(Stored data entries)
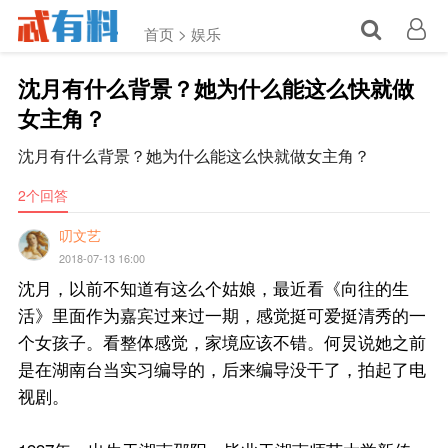
✕
首页 >
娱乐
沈月有什么背景？她为什么能这么快就做
女主角？
沈月有什么背景？她为什么能这么快就做女主角？
2个回答
叨文艺
2018-07-13 16:00
沈月，以前不知道有这么个姑娘，最近看《向往的生
活》里面作为嘉宾过来过一期，感觉挺可爱挺清秀的一
个女孩子。看整体感觉，家境应该不错。何炅说她之前
是在湖南台当实习编导的，后来编导没干了，拍起了电
视剧。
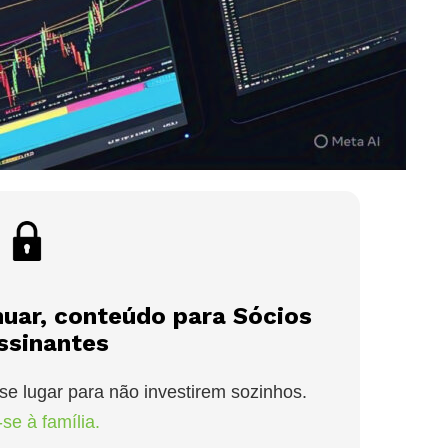
nuar, conteúdo para Sócios
ssinantes
se lugar para não investirem sozinhos.
se à família.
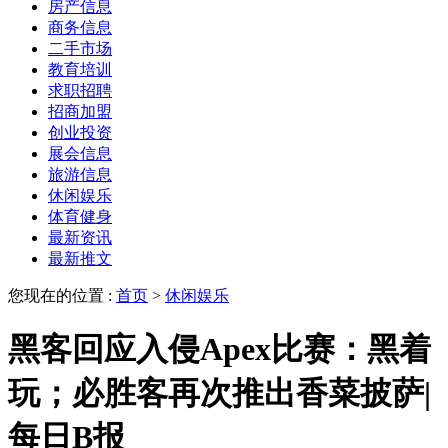
房产信息
商务信息
二手市场
教育培训
求职招聘
招商加盟
创业投资
展会信息
旅游信息
休闲娱乐
体育健身
最新资讯
最新推文
您现在的位置 :
首页
>
休闲娱乐
黑客回应入侵Apex比赛：黑着
玩；必胜客再次推出香菜披萨|
每日B报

> **PROMPT**
Which of the lines above hold the string "沈月有什么背景"? Copy each one.

> **RESPONSE AREA**
沈月有什么背景？她为什么能这么快就做
沈月有什么背景？她为什么能这么快就做女主角？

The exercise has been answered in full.